Merge pull request #80 from facebookresearch/tutorial

prigoyal · web-flow · commit 253f7d9e2ae9 · 2018-02-27T15:08:58.000-05:00
Adding a tutorial using TensorDot operation
diff --git a/docs/source/_static/img/autotuning-py.jpg b/docs/source/_static/img/autotuning-py.jpg
diff --git a/docs/source/framework/pytorch_integration/autotuning_layers.rst b/docs/source/framework/pytorch_integration/autotuning_layers.rst
@@ -45,6 +45,8 @@ my_layer.autotune
 .. autoclass:: TcUnit
    :members: autotune
 
+.. _autotune_parameters:
+
 Autotuning Parameters
 ---------------------
 
diff --git a/docs/source/index.rst b/docs/source/index.rst
@@ -72,3 +72,9 @@ Machine Learning.
    :caption: Support
 
    contacts
+
+.. toctree::
+   :maxdepth: 1
+   :caption: Tutorials Reference
+
+   tutorials/index
diff --git a/docs/source/tutorials/index.rst b/docs/source/tutorials/index.rst
@@ -0,0 +1,32 @@
+Tensor Comprehensions Tutorials
+===============================
+
+**Author**: `Priya Goyal <https://github.com/prigoyal>`_
+
+Tensor Comprehensions (TC) is a framework agnostic library to **automatically**
+synthesize high-performance Machine Learning kernels.

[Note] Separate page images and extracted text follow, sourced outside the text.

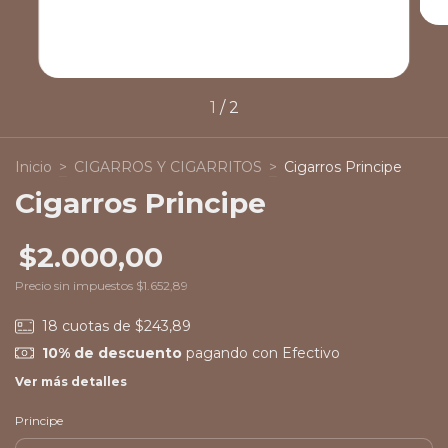
1
/
2
Inicio
>
CIGARROS Y CIGARRITOS
>
Cigarros Principe
Cigarros Principe
$2.000,00
Precio sin impuestos
$1.652,89
18
cuotas de
$243,89
10% de descuento
pagando con Efectivo
Ver más detalles
Principe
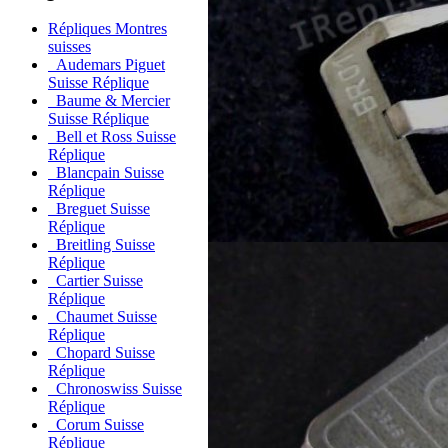
Répliques Montres
suisses
Audemars Piguet
Suisse Réplique
Baume & Mercier
Suisse Réplique
Bell et Ross Suisse
Réplique
Blancpain Suisse
Réplique
Breguet Suisse
Réplique
Breitling Suisse
Réplique
Cartier Suisse
Réplique
Chaumet Suisse
Réplique
Chopard Suisse
Réplique
Chronoswiss Suisse
Réplique
Corum Suisse
Réplique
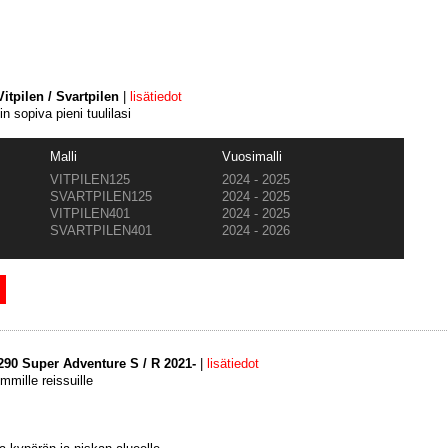
itpilen / Svartpilen
|
lisätiedot
in sopiva pieni tuulilasi
Malli
Vuosimalli
VITPILEN125
2024 - 2025
SVARTPILEN125
2024 - 2025
VITPILEN401
2024 - 2025
SVARTPILEN401
2024 - 2026
290 Super Adventure S / R 2021-
|
lisätiedot
mille reissuille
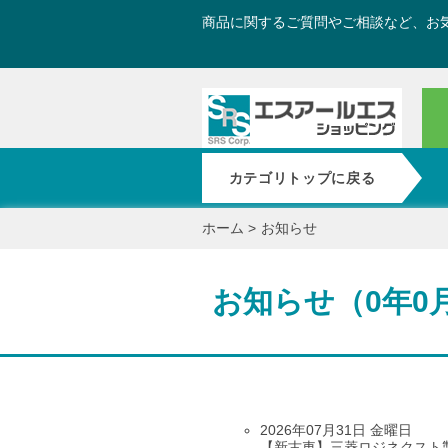
商品に関するご質問やご相談など、お
カテゴリトップに戻る
ホーム
>
お知らせ
お知らせ（0年0
2026年07月31日 金曜日
【新古車】三菱ロジネクスト製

TC relies on
+`Halide <https://github.com/halide/Halide>`_ IR to express computation and analysis
+tools to reason about it. TC uses :code:`polyhedral` compilation techniques to
+(semi-)automatically decide how to perform this computation efficiently and produce
+fast code. We also provide TC integration with PyTorch and Caffe2.
+
+To read more about Tensor Comprehensions, see our documentation available
+at https://facebookresearch.github.io/TensorComprehensions/ and C++ API documentation is
+available at https://facebookresearch.github.io/TensorComprehensions/api.
+
+We provide many **python examples** for expressing and running various different ML layers
+with TC. The examples can be found `here <https://github.com/facebookresearch/TensorComprehensions/tree/master/test_python/layers>`_.
+
+To read more about Framework integrations, checkout our documentation on `PyTorch <https://facebookresearch.github.io/TensorComprehensions/framework/pytorch_integration/getting_started.html>`_ integration
+and `Caffe2 <https://facebookresearch.github.io/TensorComprehensions/framework/caffe2_integration/integration_with_example.html>`_
+integration.
+
+If you want to **integrate your framework** with TC, it's easy and the instructions are
+available at https://facebookresearch.github.io/TensorComprehensions/integrating_any_ml_framework.html
+
+
+.. toctree::
+   :maxdepth: 1
+   :caption: Tutorials
+
+   tutorial_tensordot_with_tc
diff --git a/docs/source/tutorials/tutorial_tensordot_with_tc.rst b/docs/source/tutorials/tutorial_tensordot_with_tc.rst
@@ -0,0 +1,125 @@
+Using TC to get fast CUDA code for Tensor Contraction
+=====================================================
+
+In this tutorial, we will see how we can start from a random math operation,
+express it in TC language and easily get the fast CUDA code for it. We will also
+see how to tune the CUDA code to a better performance. All of this is possible with
+only 3-4 lines of code. Let's get started.
+
+For this tutorial, you will need to install Tensor Comprehensions binary. You can
+get binary builds of Tensor Comprehensions with ``conda install -y -c pytorch -c prigoyal tensor_comprehensions``.
+
+About TensorDot operation
+-------------------------
+
+First, we find an operation that we want to generate fast CUDA code for. A lot of
+operations like convolution, pooling are standard and have CUDA code easily available, so
+rather we are going to pick a new and different operation. How do we find a new operation?
+
+**Sources**: Maybe there is a research paper idea you have like KRU or there is a
+numpy operation that is interesting to you and is needed in Machine Learning model.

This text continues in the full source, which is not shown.